Commencement in 1887

1887 Commencement

Commencement activities began Saturday and extended through Thursday in 1885. A college orchestra concert, cadet drills, a presidential reception, fraternity open houses and class day were some of the featured events, in addition to commencement, which included a dinner.

In 1886, the entire 51-cow herd at the college was exterminated due to tuberculosis.

In 1887, Congress passed the Hatch Act, which provided $15,000 annually which was used to fund the Maine Agricultural and Forest Experiment Station, which was founded as a division of the university.

The 1887–88 state appropriation to the college was $34,600. (In comparison, the 1878–79 appropriation was $6,500).

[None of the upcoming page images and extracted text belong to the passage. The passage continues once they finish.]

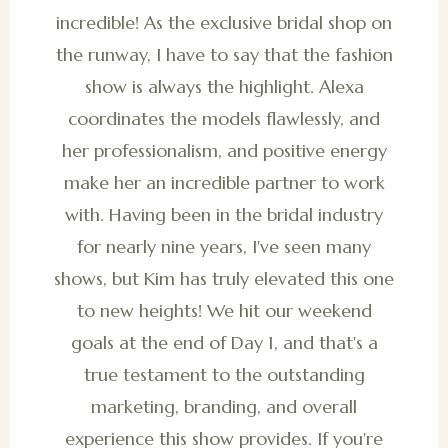
incredible! As the exclusive bridal shop on
the runway, I have to say that the fashion
show is always the highlight. Alexa
coordinates the models flawlessly, and
her professionalism, and positive energy
make her an incredible partner to work
with. Having been in the bridal industry
for nearly nine years, I've seen many
shows, but Kim has truly elevated this one
to new heights! We hit our weekend
goals at the end of Day 1, and that's a
true testament to the outstanding
marketing, branding, and overall
experience this show provides. If you're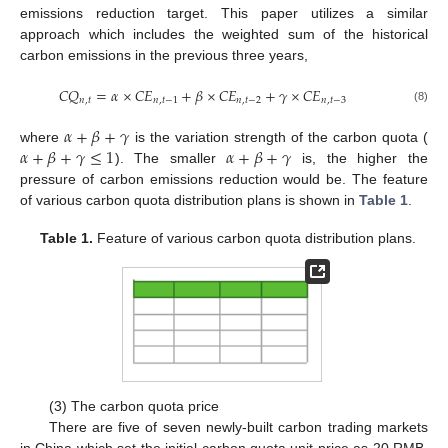
emissions reduction target. This paper utilizes a similar
approach which includes the weighted sum of the historical
carbon emissions in the previous three years,
𝐶
𝑄
=
𝛼
×
𝐶
𝐸
+
𝛽
×
𝐶
𝐸
+
𝛾
×
𝐶
𝐸
𝑛
,
𝑡
𝑛
,
𝑡
−
1
𝑛
,
𝑡
−
2
𝑛
,
𝑡
−
3
(8)
𝛼
+
𝛽
+
𝛾
𝛼
+
𝛽
+
𝛾
≤
1
𝛼
+
𝛽
+
𝛾
where
is the variation strength of the carbon quota (
). The smaller
is, the higher the
pressure of carbon emissions reduction would be. The feature
of various carbon quota distribution plans is shown in
Table 1
.
10. May
11. May
12. May
13. May
14. May
15. May
16. May
17. May
18. May
20. May
21. May
22. May
23. May
24. May
25. May
26. May
27. May
28. May
30. May
31. May
1. Jun
2. Jun
3. Jun
4. Jun
5. Jun
6. Jun
7. Jun
9. Jun
10. Jun
11. Jun
12. Jun
13. Jun
14. Jun
15. Jun
16. Jun
17. Jun
19. Jun
20. Jun
21. Jun
22. Jun
23. Jun
24. Jun
25. Jun
26. Jun
27. Jun
29. Jun
30. Jun
1. Jul
2. Jul
3. Jul
4. Jul
5. Jul
6. Jul
7. Jul
9. Jul
10. Jul
11. Jul
12. Jul
13. Jul
14. Jul
15. Jul
16. Jul
17. Jul
19. Jul
20. Jul
21. Jul
22. Jul
23. Jul
24. Jul
25. Jul
26. Jul
27. Jul
29. Jul
30. Jul
31. Jul
1. Aug
2. Aug
3. Aug
4. Aug
5. Aug
6. Aug
Table 1.
Feature of various carbon quota distribution plans.
(3) The carbon quota price
There are five of seven newly-built carbon trading markets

Coburn Hall was completed in 1888. It was named in memory of Abner Coburn, the 30th Maine governor.

President Fernald referred to 1890 as a transition between the college’s pioneer period and period of development.

In 1890, the second Morrill Act provided the college with additional funding. The Legislature suspended tuition for a time.

White Hall burned in 1890. Wingate Hall was built on the same site; it was completed in 1891. A  new dairy building and a horticulture building were also built.

By 1892, 367 people had graduated from the college. The most-popular career choices of the 348 living graduates were civil engineer (72), mechanical engineer (26), teacher (22), drafter (18), farmer (17) and lawyer (17).

In 1892, the football team played, and lost, two games.

Dr. Abram Winegardner Harris became president in 1893.

In 1894, courses were added in library economy, pharmacy and electrical engineering.